## Source data
+++++

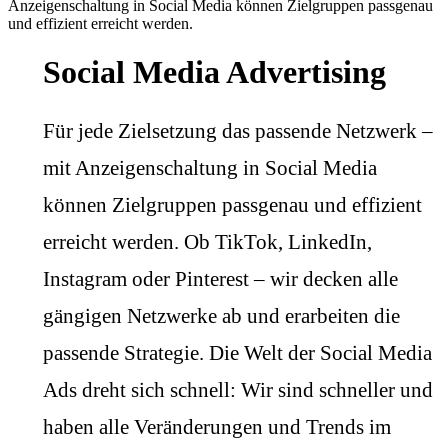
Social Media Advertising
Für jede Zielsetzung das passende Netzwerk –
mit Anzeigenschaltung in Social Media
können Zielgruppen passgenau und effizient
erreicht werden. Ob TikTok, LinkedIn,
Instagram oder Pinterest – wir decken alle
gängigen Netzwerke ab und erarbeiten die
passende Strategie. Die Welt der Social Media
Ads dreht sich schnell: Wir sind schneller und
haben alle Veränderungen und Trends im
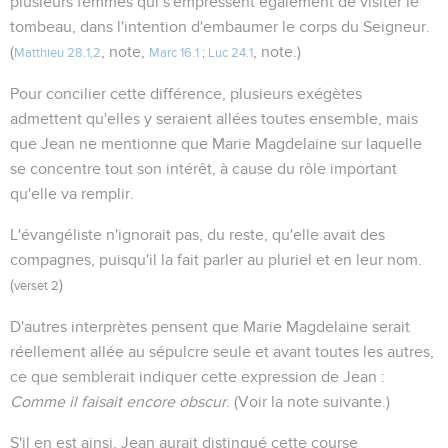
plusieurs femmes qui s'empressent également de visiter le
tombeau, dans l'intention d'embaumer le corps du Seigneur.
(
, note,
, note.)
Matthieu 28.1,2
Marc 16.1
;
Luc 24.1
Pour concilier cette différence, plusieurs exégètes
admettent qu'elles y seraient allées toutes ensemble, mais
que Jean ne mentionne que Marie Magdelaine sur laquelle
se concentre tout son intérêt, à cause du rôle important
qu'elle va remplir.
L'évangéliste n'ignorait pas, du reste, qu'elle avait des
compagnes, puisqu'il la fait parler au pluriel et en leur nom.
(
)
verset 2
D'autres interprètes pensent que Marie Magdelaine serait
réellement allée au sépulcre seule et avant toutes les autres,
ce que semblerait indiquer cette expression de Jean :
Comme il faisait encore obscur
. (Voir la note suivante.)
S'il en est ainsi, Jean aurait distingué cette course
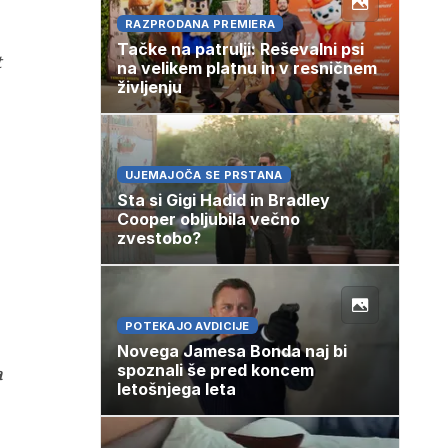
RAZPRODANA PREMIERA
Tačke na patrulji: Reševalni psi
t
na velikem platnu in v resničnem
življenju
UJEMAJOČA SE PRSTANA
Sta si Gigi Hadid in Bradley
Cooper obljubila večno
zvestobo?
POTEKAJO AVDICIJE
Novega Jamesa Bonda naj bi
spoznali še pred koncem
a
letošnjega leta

+++++

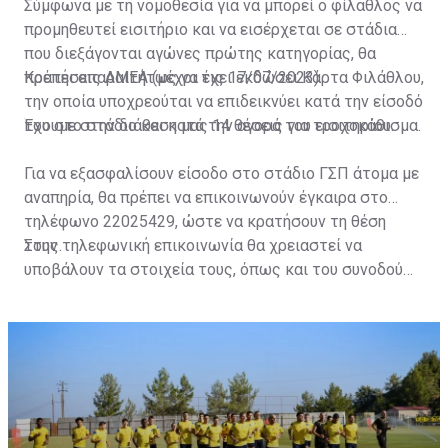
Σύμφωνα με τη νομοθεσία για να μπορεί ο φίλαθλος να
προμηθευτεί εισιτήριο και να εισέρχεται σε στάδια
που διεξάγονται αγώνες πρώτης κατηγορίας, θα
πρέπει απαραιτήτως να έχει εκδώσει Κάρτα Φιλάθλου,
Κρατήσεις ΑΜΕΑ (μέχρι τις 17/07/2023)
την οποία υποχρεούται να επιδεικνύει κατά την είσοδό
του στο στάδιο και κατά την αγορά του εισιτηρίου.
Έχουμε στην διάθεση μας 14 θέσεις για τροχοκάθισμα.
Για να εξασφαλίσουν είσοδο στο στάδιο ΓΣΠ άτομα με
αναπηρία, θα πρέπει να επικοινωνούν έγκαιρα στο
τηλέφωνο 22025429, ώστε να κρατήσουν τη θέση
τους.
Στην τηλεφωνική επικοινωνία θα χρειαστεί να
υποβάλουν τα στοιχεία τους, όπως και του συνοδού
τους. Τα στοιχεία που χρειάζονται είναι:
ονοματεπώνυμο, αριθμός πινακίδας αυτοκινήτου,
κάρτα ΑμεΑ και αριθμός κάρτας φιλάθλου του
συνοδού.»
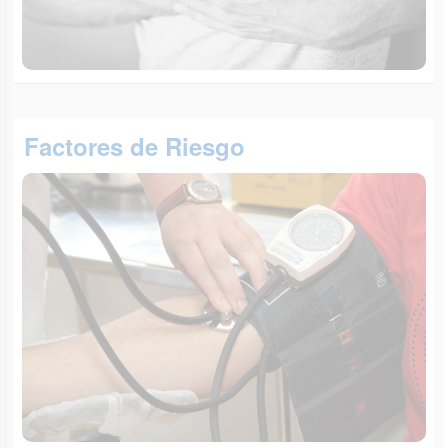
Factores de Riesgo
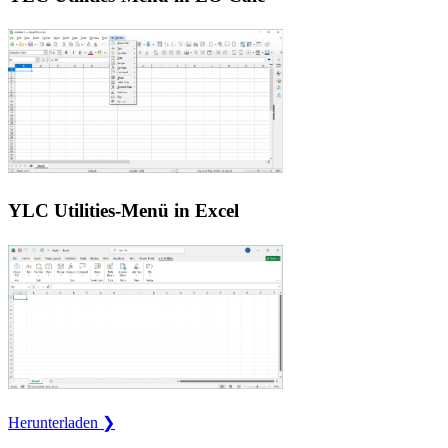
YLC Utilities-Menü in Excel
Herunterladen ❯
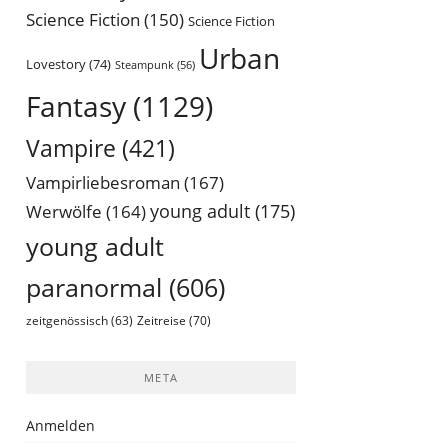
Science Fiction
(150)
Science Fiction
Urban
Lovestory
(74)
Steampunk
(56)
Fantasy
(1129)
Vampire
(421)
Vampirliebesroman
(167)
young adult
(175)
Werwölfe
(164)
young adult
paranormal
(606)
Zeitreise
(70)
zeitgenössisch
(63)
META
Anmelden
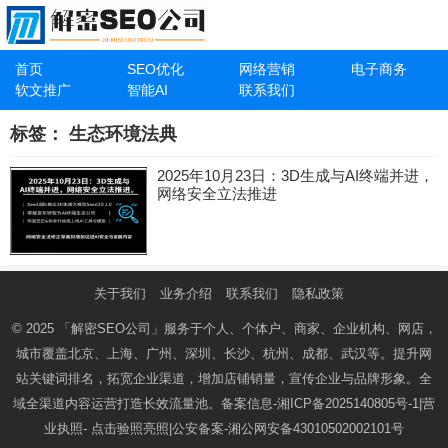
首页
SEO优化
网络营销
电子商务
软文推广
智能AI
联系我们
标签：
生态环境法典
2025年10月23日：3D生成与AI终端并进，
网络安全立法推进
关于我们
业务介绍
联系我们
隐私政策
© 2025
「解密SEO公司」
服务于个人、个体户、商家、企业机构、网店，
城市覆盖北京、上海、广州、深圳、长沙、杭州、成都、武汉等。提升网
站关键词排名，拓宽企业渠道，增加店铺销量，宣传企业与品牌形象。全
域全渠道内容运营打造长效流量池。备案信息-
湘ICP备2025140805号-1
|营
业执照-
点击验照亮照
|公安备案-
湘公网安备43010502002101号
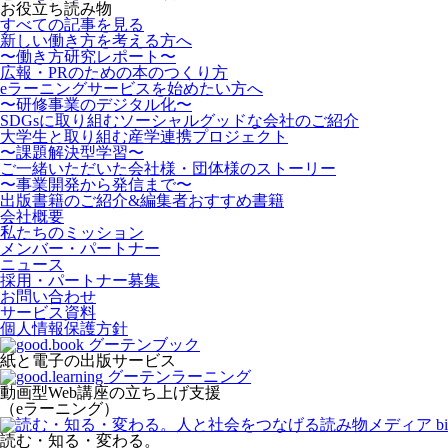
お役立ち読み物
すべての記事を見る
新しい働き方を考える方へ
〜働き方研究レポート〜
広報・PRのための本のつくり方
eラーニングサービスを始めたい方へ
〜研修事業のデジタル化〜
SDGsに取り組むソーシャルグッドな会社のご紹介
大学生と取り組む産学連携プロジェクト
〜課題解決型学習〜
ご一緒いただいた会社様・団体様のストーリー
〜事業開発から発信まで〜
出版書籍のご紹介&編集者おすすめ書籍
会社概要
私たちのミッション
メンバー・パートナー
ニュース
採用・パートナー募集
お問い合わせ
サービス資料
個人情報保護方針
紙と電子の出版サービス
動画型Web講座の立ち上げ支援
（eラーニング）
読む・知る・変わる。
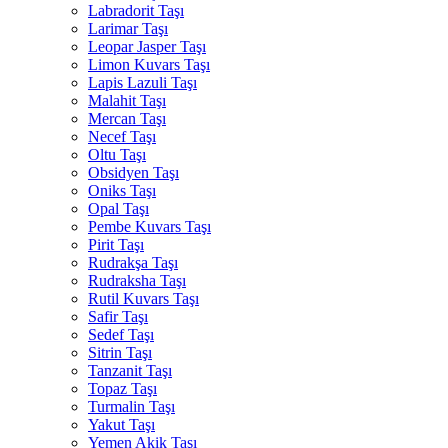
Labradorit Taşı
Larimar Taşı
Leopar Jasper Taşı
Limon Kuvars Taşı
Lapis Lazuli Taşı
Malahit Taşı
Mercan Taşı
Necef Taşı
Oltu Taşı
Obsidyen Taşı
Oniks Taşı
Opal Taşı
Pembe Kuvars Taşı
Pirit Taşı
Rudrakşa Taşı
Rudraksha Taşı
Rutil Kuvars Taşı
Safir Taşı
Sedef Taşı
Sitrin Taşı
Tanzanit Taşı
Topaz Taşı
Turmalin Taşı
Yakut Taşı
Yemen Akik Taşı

+++++

## Exercise description
Based on the records above, how many lines hold the string "Social"? Answer with the number by itself.

## Answer for the task
3